Monica Puig: "I will not settle for this"

Hsm love the Puerto Rican Monica Puig, not content with having qualified for the third round of Roland Garros in his first Grand Slam in Paris at age 19 and warns that want to "go for more".

"I love to go to the tennis great, I always play my best tennis. Surprised I'm not the pressure," said the young tennis player, before their match against Spanish Carla Suarez twenty best racket in the world.

Puig, who arrived in Paris on the 86th of the WTA ranking, dream big and reiterates that the way to achieve your goals is to undergo training on the court. Trust your tennis and although enjoying your results, know that it is a deserved reward for hard work, he says.
Monica Puig: I will not settle for this

Today's meeting, which defeated American Madison Keys 6-4, 7-6 (2), in one hour and 35 minutes, "was a tight game, a day well over both" summarizes the Puerto Rican.

"I knew who handle the nerves a little better going to move forward," said Puig, granddaughter of Catalan, Spanish and bilingual and English and getting to learn French.

In first round got rid of Nadia Petrova, a veteran of 30 years who has the best ranking eleventh in the world.

In the short term, the aim of this tennis right hand of St. John who feels equally comfortable in fast and slow tracks, passes it to the second round of a Grand Slam, says a player in junior, in 2011, and won two late in the Australia Open and Roland Garros.

"Obviously I want to win the tournament, if not, do not come", said half seriously, half in jest radiantly happy girl.

A long-term aim is to emulate Serena Williams and dominate the circuit.

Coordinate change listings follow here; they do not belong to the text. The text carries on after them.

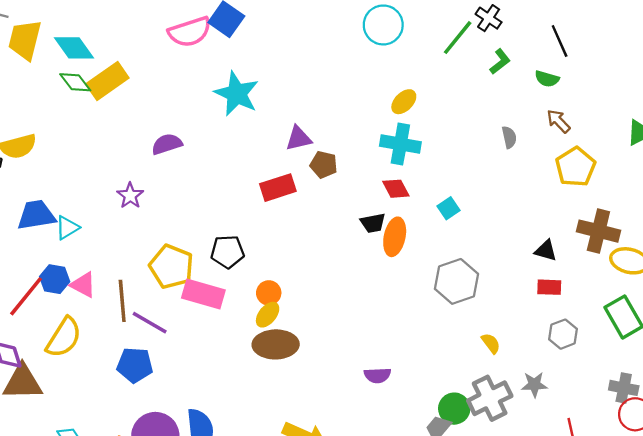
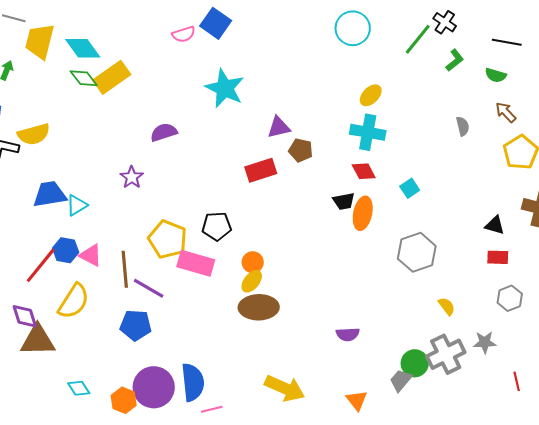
pink semicircle: (190, 32) -> (184, 34), size x0.6
black line: (560, 41) -> (507, 42), turned -56

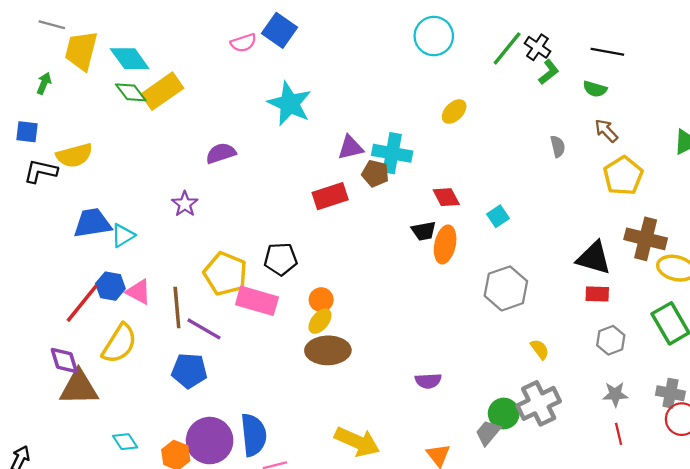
black cross: (445, 22) -> (537, 47), moved
cyan cross: (368, 132) -> (392, 153), moved
black triangle: (495, 225) -> (594, 258), size x1.6
gray star: (485, 342) -> (615, 394), moved

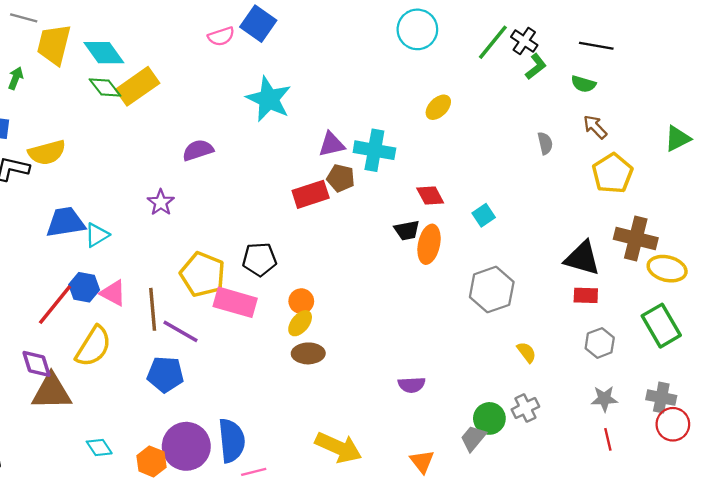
brown pentagon: (375, 173) -> (341, 178), moved
brown ellipse: (328, 350) -> (308, 353), size x0.7
gray cross: (539, 403) -> (525, 408), size x0.6

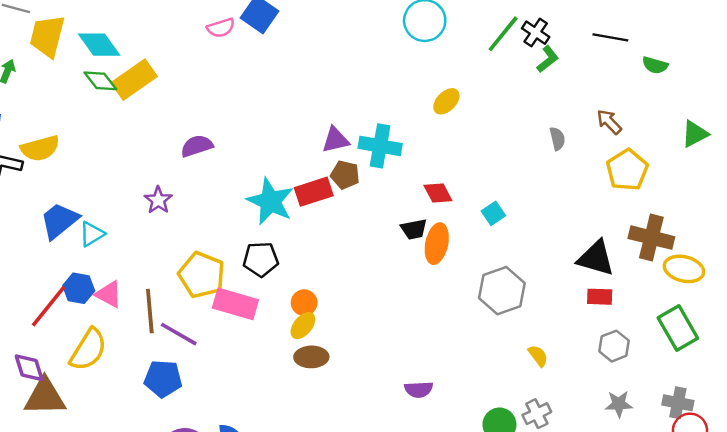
green semicircle: (583, 84) -> (655, 65), moved
cyan star: (269, 99) -> (270, 201), moved
blue trapezoid: (66, 222) -> (59, 221), turned -30

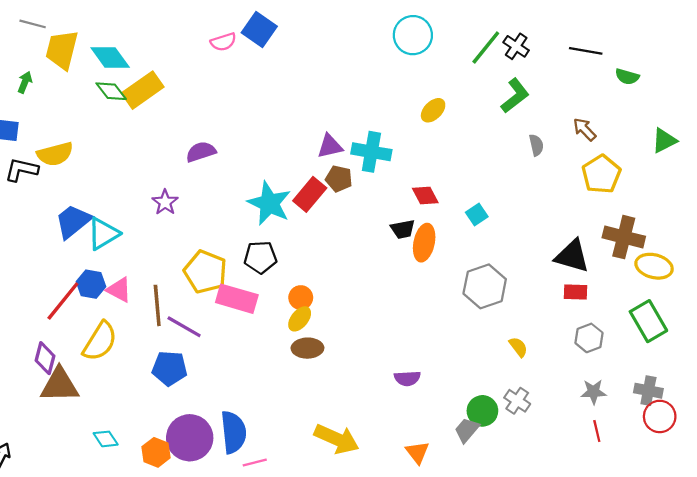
green L-shape: (548, 59) -> (515, 96), moved, size x1.4
red rectangle: (314, 192) -> (310, 194), turned -32
cyan triangle: (92, 234) -> (103, 234), size x1.4
purple diamond: (29, 368) -> (45, 358), turned 32
gray cross: (537, 414) -> (517, 401), turned -30

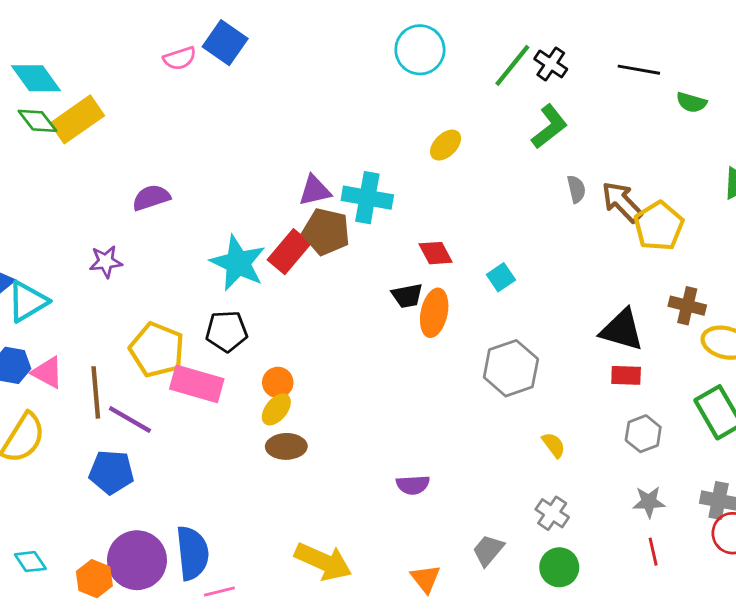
brown arrow: (585, 129) -> (622, 202), moved, size x1.4
brown pentagon: (339, 179) -> (326, 232), size x1.4
purple star: (165, 202) -> (106, 262), turned 30
brown cross: (624, 237) -> (687, 306), size x0.7
green circle: (482, 411) -> (559, 567), moved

"My favorite is Serena, because she is showing great consistency.'s Something you see in men (...) and missing in the WTA. That's what I want to do someday, be number one and that no one can pass. We (the players) have to try to be like her, "says Puig.

Monica Serena does not know personally, but have just come across in the press area. "She goes about his business and I to mine," she says shyly Puig, who travels to tournaments with her mother, Astrid.

"I am happy and relaxed. Now I have to think about the next game. Well, today I'll celebrate a little," says the young tennis player.

Astrid is waiting for that celebration. Time will tell if he can follow the path of Beatriz "Gigi" Fernandez (San Juan, 1964), one of the best doubles players in history, who along with the Dominican Mary Joe Ferandez-both with U.S. citizen-managed Olympic gold in pairs Barcelona 92 ​​and Atlanta 96.